Ralf: For the data mining industry as a whole, I see strong trends to greater data sets, longer time periods of data collection being considered, finer grained data collections, holistic data collection covering all aspects of customer interaction or of a production process for optimization, more scalable solutions, etc. Increased usability and more seamless integration of data mining in bigger solutions will also become more important at the same time. Accordingly, we see a strong increase in other software vendors and integrators wanting to use RapidMiner as powerful OEM data mining, text mining, and/or time series analysis and forecasting engine inside their products. In the last three months we had more OEM requests than in the last three years.
8) What was a recent book you read and liked?
Ingo: The last book I read was Lawrence Norfolk's "Lempriere's Dictionary". I love the creativeness of the author as well as the different layers of very similar things happening at different times to different people - history is repeating, even if it is partly fictive.
Ralf: My recent readings are quite diverse and include, besides of a lot data mining and business and economics literature, novels like "Drei Minuten mit der Wirklichkeit" (German) by Wolfram Fleischhauer. This book lets you dive into a different world, where technology plays no major role which I sometimes really like. Our world is quite faceted and also in the real world you can dive into quite different "sub-worlds" or "realities" - or cultures and subcultures or communities or however you like to view and call it.
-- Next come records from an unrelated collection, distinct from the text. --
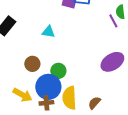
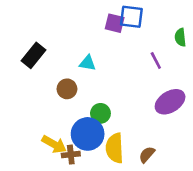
purple line: (113, 21) -> (156, 61), moved
brown circle: (32, 64) -> (67, 89), moved
brown cross: (46, 103) -> (71, 155), moved

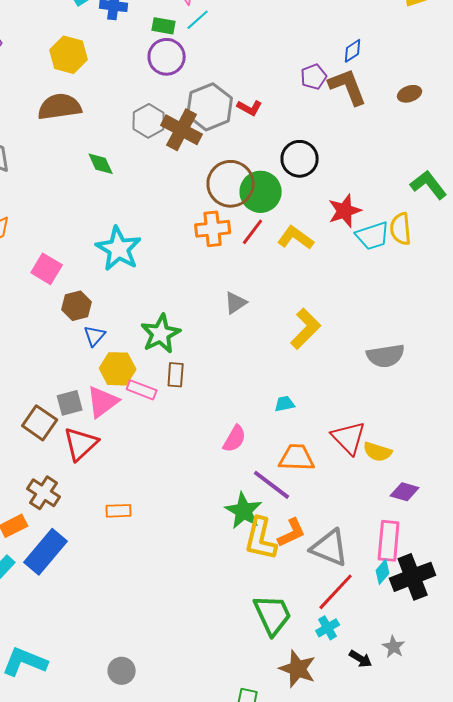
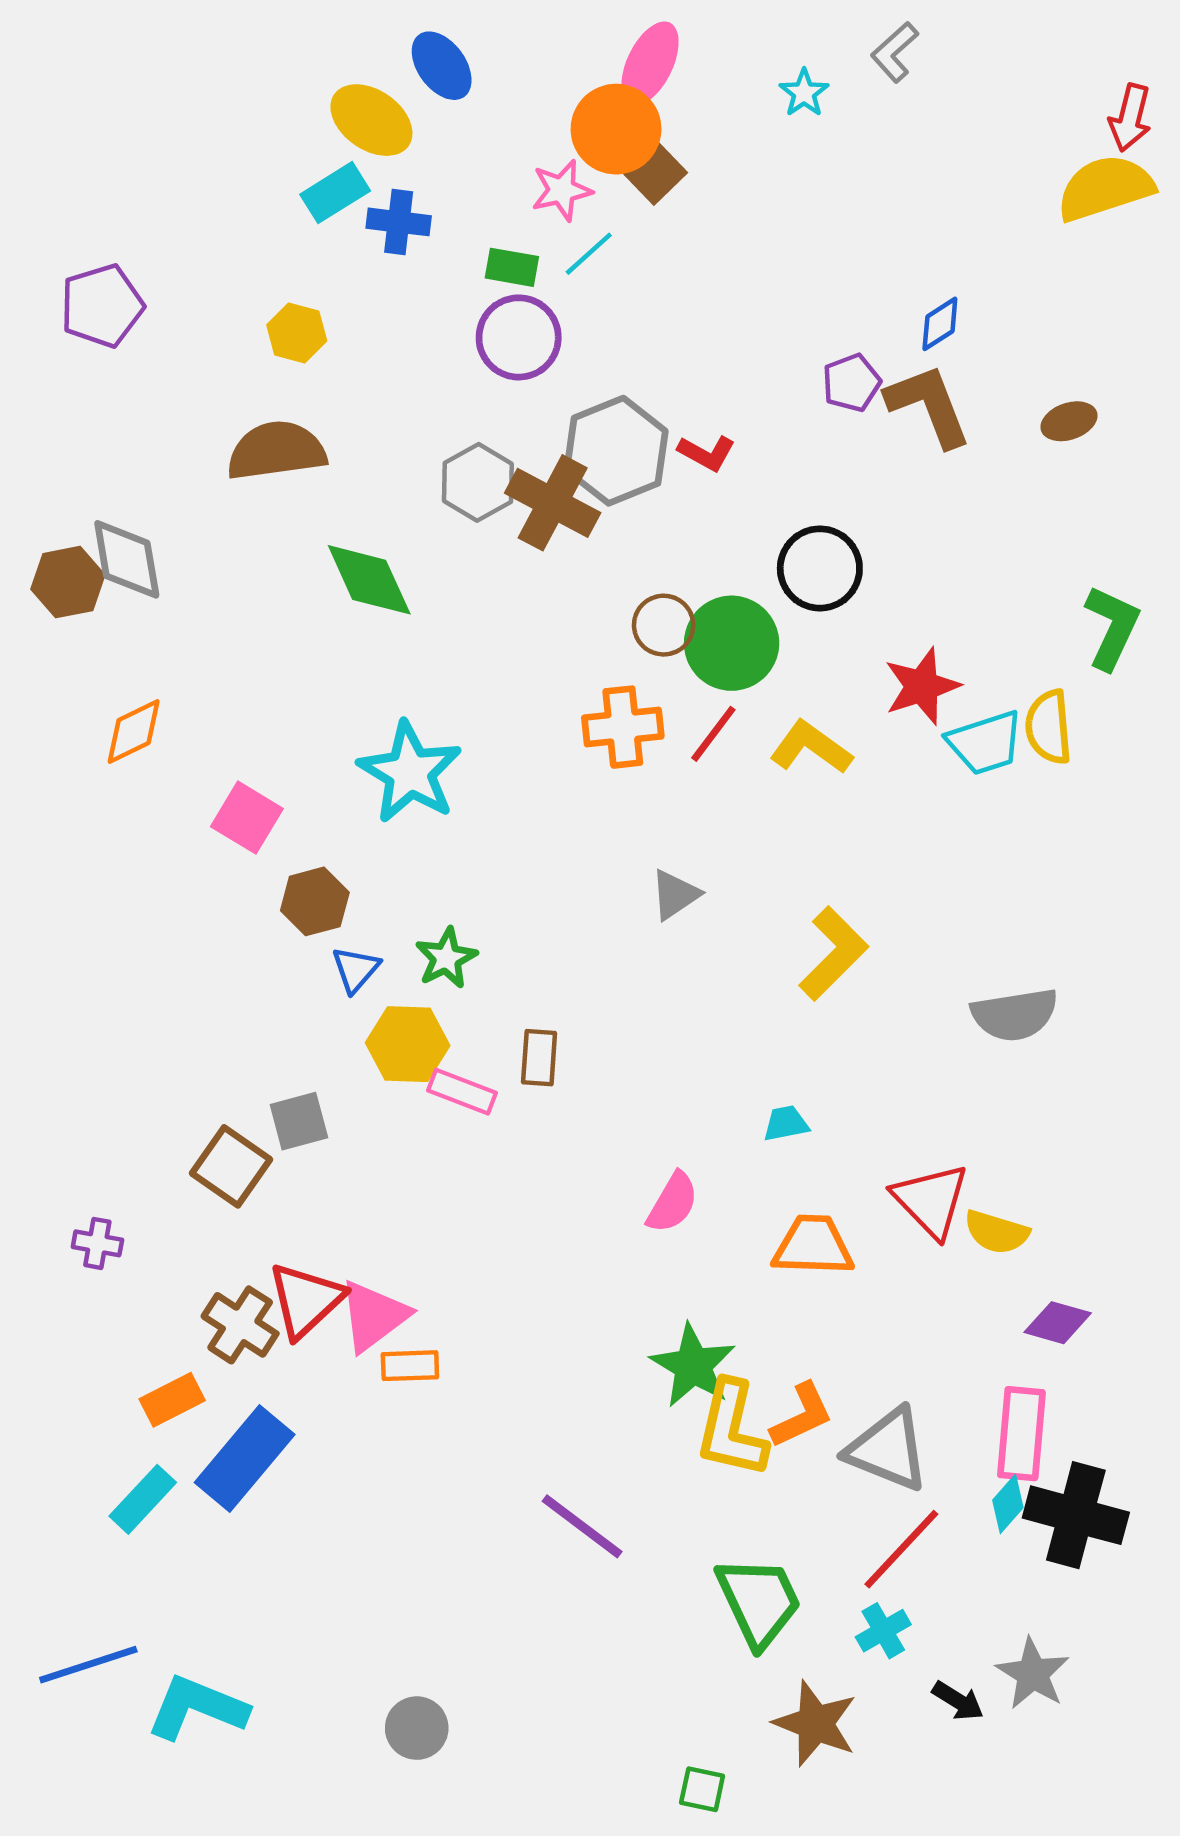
yellow hexagon: (69, 55) -> (297, 333), size x0.7
green diamond: (101, 164) -> (369, 580), size x1.5
brown circle: (231, 184) -> (664, 625), size x0.6
green L-shape: (429, 185) -> (1112, 627), turned 63
green star: (161, 334) -> (446, 958), moved, size x0.7
pink triangle: (103, 402) -> (374, 1316), moved
red triangle: (81, 444) -> (306, 1300), moved
purple line: (272, 485) -> (582, 1526), moved
black cross: (413, 577) -> (1076, 1515), turned 36
gray star: (394, 647) -> (1033, 1674), size x1.4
9) What advice would you give to young students considering data mining?
Ralf: Learn and understand the basics of machine learning, statistics, and data mining, and imagine what you can do with these tools. It's hard to find a place where you have both a good education in statistics and in algorithms. We are really lucky to have such a place in Dortmund.
Ingo: Use your common sense, your imagination, and your creativity to come up with new approaches and applications. That is fun, quite satisfying, and could be the basis for a successful research or business career or for your own business.